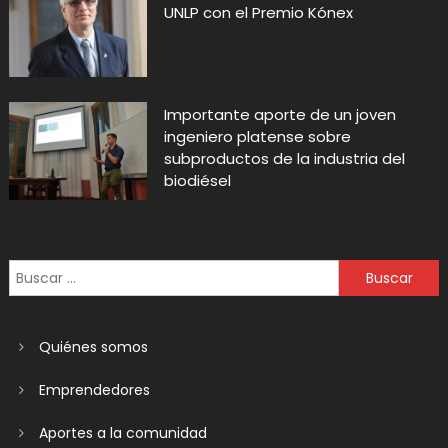
UNLP con el Premio Kónex
Importante aporte de un joven
ingeniero platense sobre
subproductos de la industria del
biodiésel
Quiénes somos
Emprendedores
Aportes a la comunidad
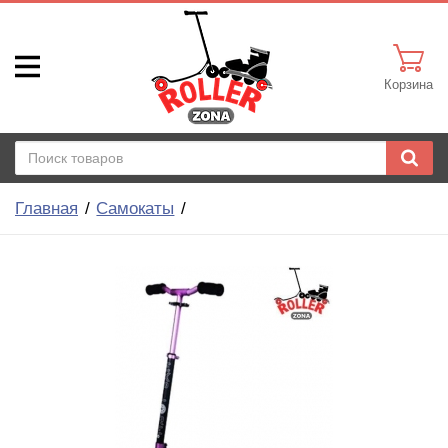
Корзина
Главная
Самокаты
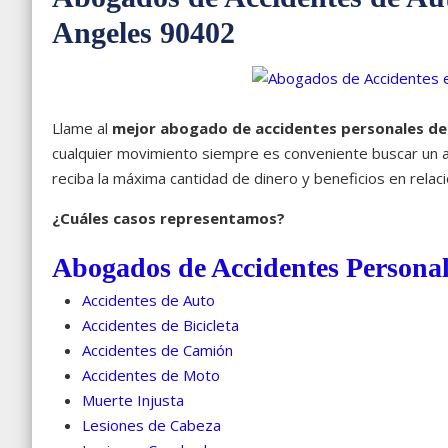
Angeles 90402
Llame al
mejor abogado de accidentes personales de 
cualquier movimiento siempre es conveniente buscar un 
reciba la máxima cantidad de dinero y beneficios en relaci
¿Cuáles casos representamos?
Abogados de Accidentes Personal
Accidentes de Auto
Accidentes de Bicicleta
Accidentes de Camión
Accidentes de Moto
Muerte Injusta
Lesiones de Cabeza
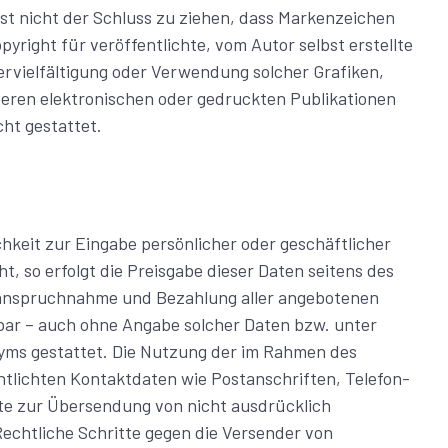
st nicht der Schluss zu ziehen, dass Markenzeichen
yright für veröffentlichte, vom Autor selbst erstellte
Vervielfältigung oder Verwendung solcher Grafiken,
ren elektronischen oder gedruckten Publikationen
ht gestattet.
hkeit zur Eingabe persönlicher oder geschäftlicher
, so erfolgt die Preisgabe dieser Daten seitens des
 Inanspruchnahme und Bezahlung aller angebotenen
tbar – auch ohne Angabe solcher Daten bzw. unter
yms gestattet. Die Nutzung der im Rahmen des
tlichten Kontaktdaten wie Postanschriften, Telefon-
e zur Übersendung von nicht ausdrücklich
Rechtliche Schritte gegen die Versender von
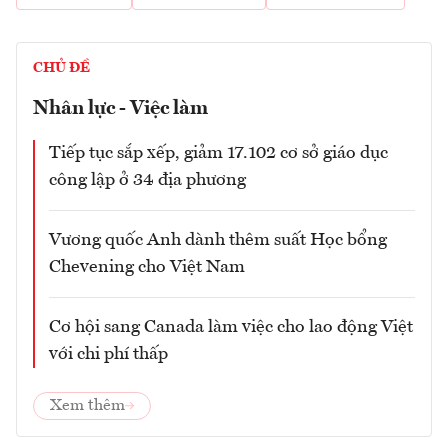
CHỦ ĐỀ
Nhân lực - Việc làm
Tiếp tục sắp xếp, giảm 17.102 cơ sở giáo dục
công lập ở 34 địa phương
Vương quốc Anh dành thêm suất Học bổng
Chevening cho Việt Nam
Cơ hội sang Canada làm việc cho lao động Việt
với chi phí thấp
Xem thêm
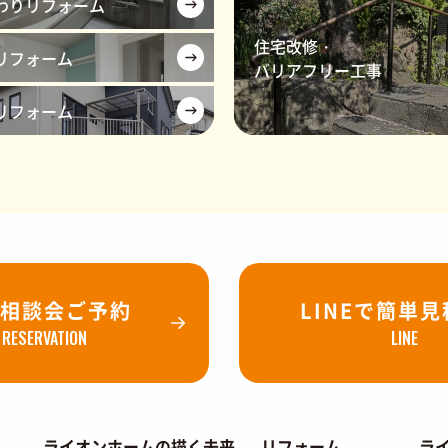
わりリフォーム
住宅改修・
リフォーム
バリアフリー工事
リフォーム
相談会ご予約
LINEで簡単
RESERVATION
LINE
ライオンホームの描く未来
リフォーム
ラ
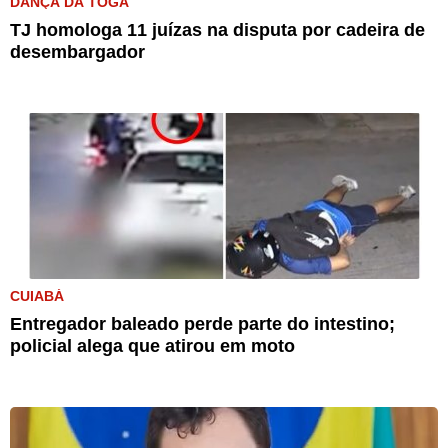
DANÇA DA TOGA
TJ homologa 11 juízas na disputa por cadeira de
desembargador
CUIABÁ
Entregador baleado perde parte do intestino;
policial alega que atirou em moto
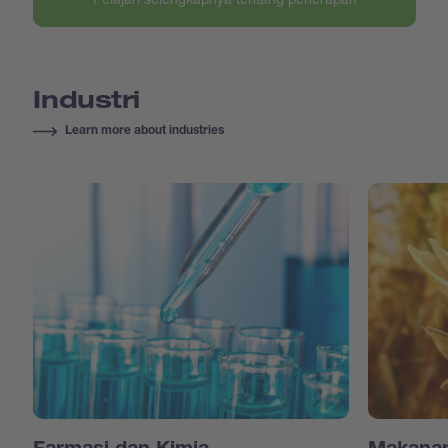
Industri
Learn more about industries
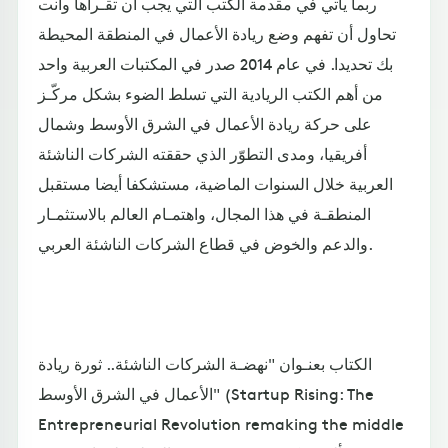
ربما يأتي في مقدمة الكتب التي يجب أن تقـرأها وأنت
تحاول أن تفهم وضع ريادة الأعمال في المنطقة المحيطة
بك تحديدا. في عام 2014 صدر في المكتبات العربية واحد
من أهم الكتب الريادية التي تسلط الضوء بشكل مركّـز
على حركة ريادة الأعمال في الشرق الأوسط وشمال
أفريقيا، ومدى التطوّر الذي حققته الشركات الناشئة
العربية خلال السنوات الماضية، مستشكفا أيضا مستقبل
المنطقـة في هذا المجال، واهتمـام العالم بالاستثمـار
والدعم والخوض في قطاع الشركات الناشئة العربي.
الكتاب بعنـوان "نهضـة الشركات الناشئة.. ثورة ريادة
الأعمال في الشرق الأوسط" (Startup Rising: The
Entrepreneurial Revolution remaking the middle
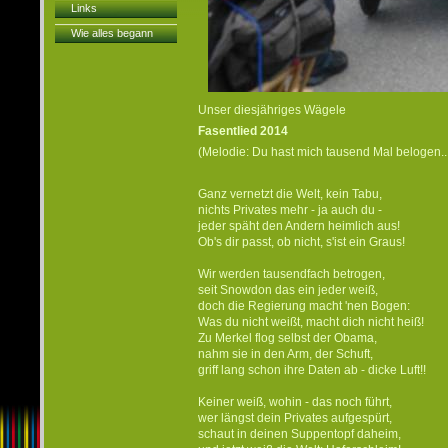
Links
Wie alles begann
Unser diesjähriges Wägele
Fasentlied 2014
(Melodie: Du hast mich tausend Mal belogen..
Ganz vernetzt die Welt, kein Tabu,
nichts Privates mehr - ja auch du -
jeder späht den Andern heimlich aus!
Ob's dir passt, ob nicht, s'ist ein Graus!
Wir werden tausendfach betrogen,
seit Snowdon das ein jeder weiß,
doch die Regierung macht 'nen Bogen:
Was du nicht weißt, macht dich nicht heiß!
Zu Merkel flog selbst der Obama,
nahm sie in den Arm, der Schuft,
griff lang schon ihre Daten ab - dicke Luft!!
Keiner weiß, wohin - das noch führt,
wer längst dein Privates aufgespürt,
schaut in deinen Suppentopf daheim,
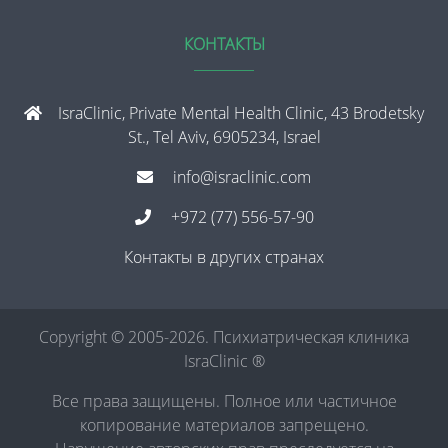
КОНТАКТЫ
IsraClinic, Private Mental Health Clinic, 43 Brodetsky
St., Tel Aviv, 6905234, Israel
info@israclinic.com
+972 (77) 556-57-90
Контакты в других странах
Copyright © 2005-2026. Психиатрическая клиника
IsraClinic ®
Все права защищены. Полное или частичное
копирование материалов запрещено.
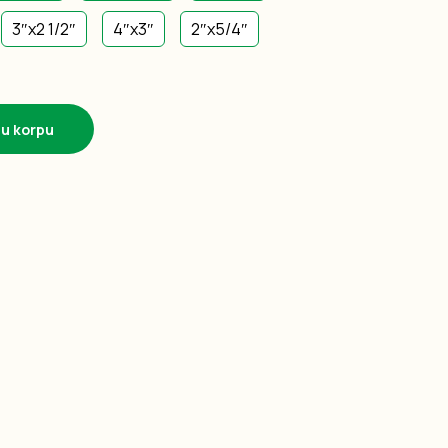
3″x2 1/2″
4″x3″
2″x5/4″
 u korpu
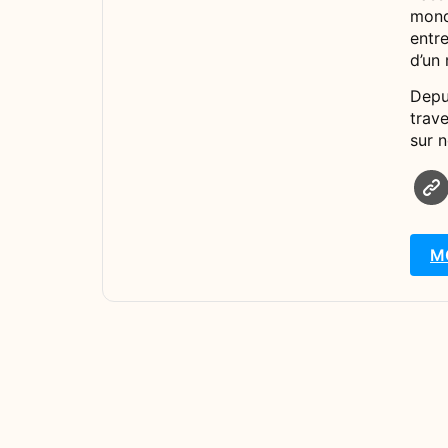
monde
entr
d’un
Depui
trave
sur 
M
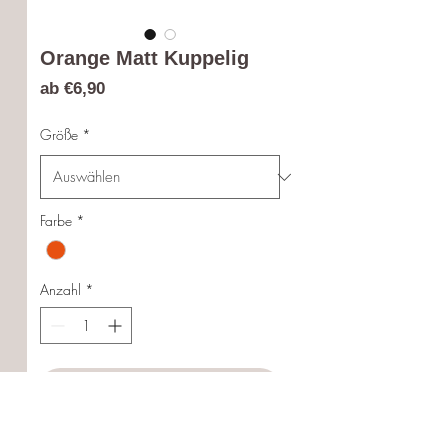
Orange Matt Kuppelig
Sale-
ab
€6,90
Preis
Größe
*
Farbe
*
Anzahl
*
In den Warenkorb
Sofortkauf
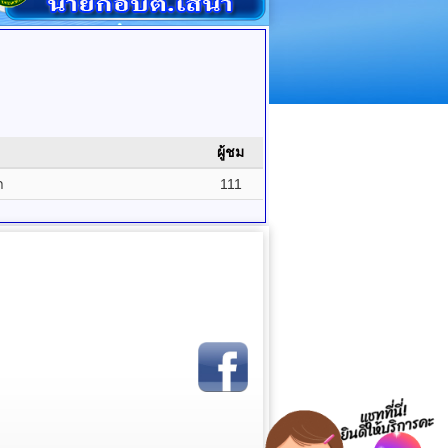
ผู้ชม
า
111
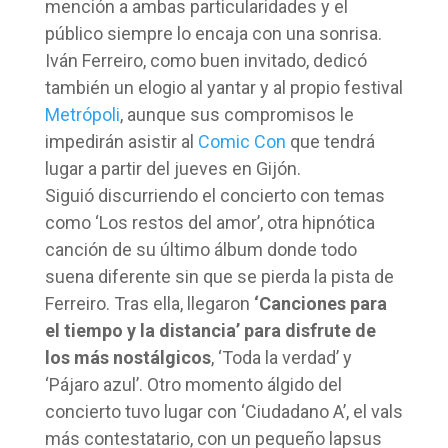
mención a ambas particularidades y el
público siempre lo encaja con una sonrisa.
Iván Ferreiro, como buen invitado, dedicó
también un elogio al yantar y al propio festival
Metrópoli
, aunque sus compromisos le
impedirán asistir al
Comic Con
que tendrá
lugar a partir del jueves en Gijón.
Siguió discurriendo el concierto con temas
como ‘Los restos del amor’, otra hipnótica
canción de su último álbum donde todo
suena diferente sin que se pierda la pista de
Ferreiro. Tras ella, llegaron
‘Canciones para
el tiempo y la distancia’ para disfrute de
los más nostálgicos
, ‘Toda la verdad’ y
‘Pájaro azul’. Otro momento álgido del
concierto tuvo lugar con ‘Ciudadano A’, el vals
más contestatario, con un pequeño lapsus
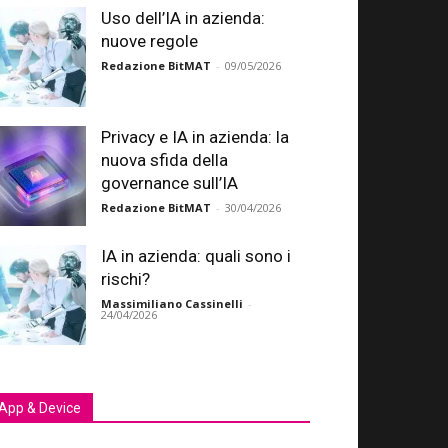
Uso dell’IA in azienda:
nuove regole
Redazione BitMAT
-
09/05/2026
Privacy e IA in azienda: la
nuova sfida della
governance sull’IA
Redazione BitMAT
-
30/04/2026
IA in azienda: quali sono i
rischi?
Massimiliano Cassinelli
-
24/04/2026
App & Device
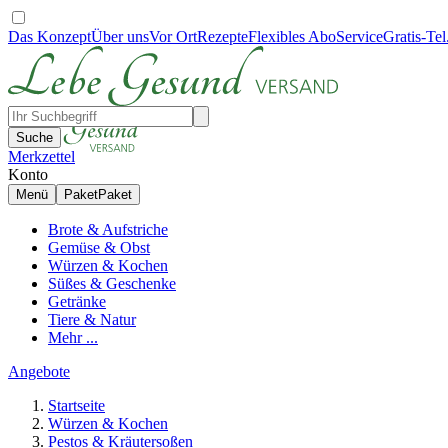
Das Konzept
Über uns
Vor Ort
Rezepte
Flexibles Abo
Service
Gratis-Tel
Suche
Merkzettel
Konto
Menü
Paket
Paket
Brote & Aufstriche
Gemüse & Obst
Würzen & Kochen
Süßes & Geschenke
Getränke
Tiere & Natur
Mehr ...
Angebote
Startseite
Würzen & Kochen
Pestos & Kräutersoßen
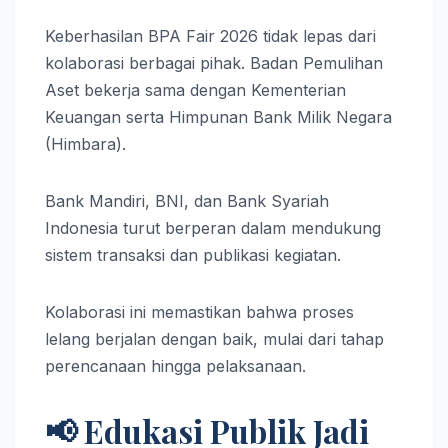
Keberhasilan BPA Fair 2026 tidak lepas dari
kolaborasi berbagai pihak. Badan Pemulihan
Aset bekerja sama dengan Kementerian
Keuangan serta Himpunan Bank Milik Negara
(Himbara).
Bank Mandiri, BNI, dan Bank Syariah
Indonesia turut berperan dalam mendukung
sistem transaksi dan publikasi kegiatan.
Kolaborasi ini memastikan bahwa proses
lelang berjalan dengan baik, mulai dari tahap
perencanaan hingga pelaksanaan.
📢 Edukasi Publik Jadi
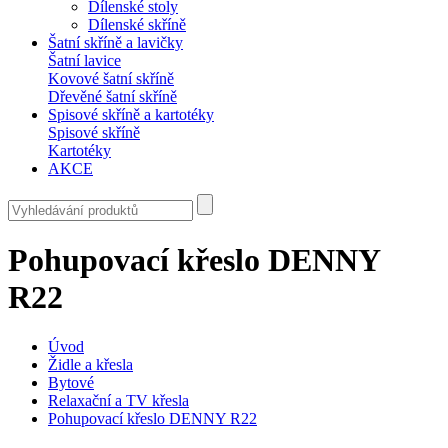
Dílenské stoly
Dílenské skříně
Šatní skříně a lavičky
Šatní lavice
Kovové šatní skříně
Dřevěné šatní skříně
Spisové skříně a kartotéky
Spisové skříně
Kartotéky
AKCE
Pohupovací křeslo DENNY
R22
Úvod
Židle a křesla
Bytové
Relaxační a TV křesla
Pohupovací křeslo DENNY R22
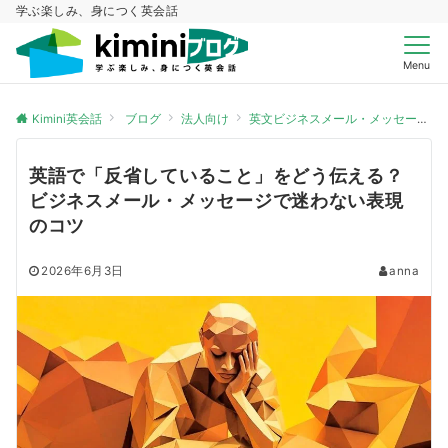
学ぶ楽しみ、身につく英会話
Menu
Kimini英会話
ブログ
法人向け
英文ビジネスメール・メッセージ
英語で「反省していること」をどう伝える？
ビジネスメール・メッセージで迷わない表現
のコツ
2026年6月3日
anna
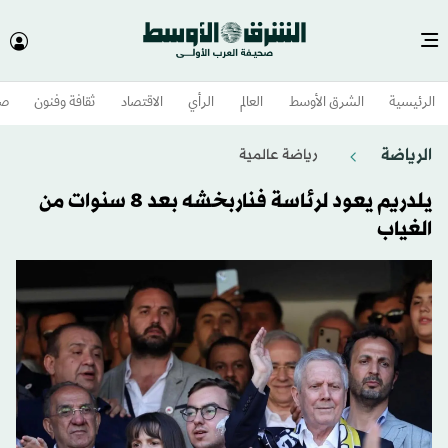
الرئيسية
الشرق الأوسط​
العالم
الرأي
الاقتصاد
ثقافة وفنون
صح
الرياضة
رياضة عالمية
يلدريم يعود لرئاسة فناربخشه بعد 8 سنوات من
الغياب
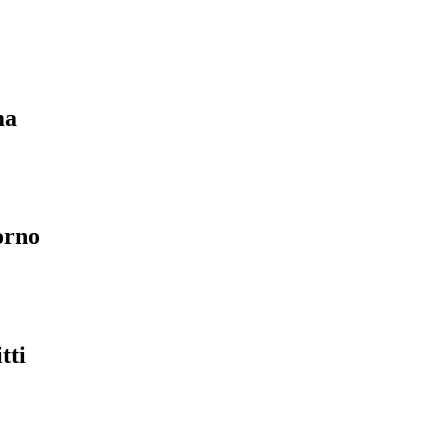
ma
orno
tti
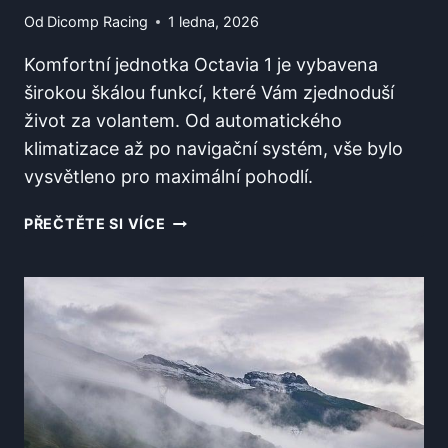
Od
Dicomp Racing
1 ledna, 2026
Komfortní jednotka Octavia 1 je vybavena
širokou škálou funkcí, které Vám zjednoduší
život za volantem. Od automatického
klimatizace až po navigační systém, vše bylo
vysvětleno pro maximální pohodlí.
CO
PŘEČTĚTE SI VÍCE
UMÍ
KOMFORTNÍ
JEDNOTKA
OCTAVIA
1?
VŠECHNY
FUNKCE
VYSVĚTLENY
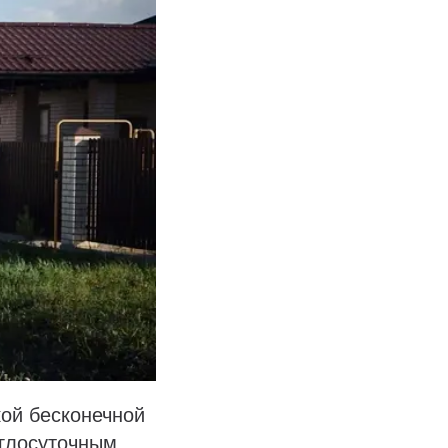
ой бесконечной
углосуточным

» THE TASK
A single number is expected: the count of lines in the preceding entries that contain "dengan".

» ANSWER SECTION
2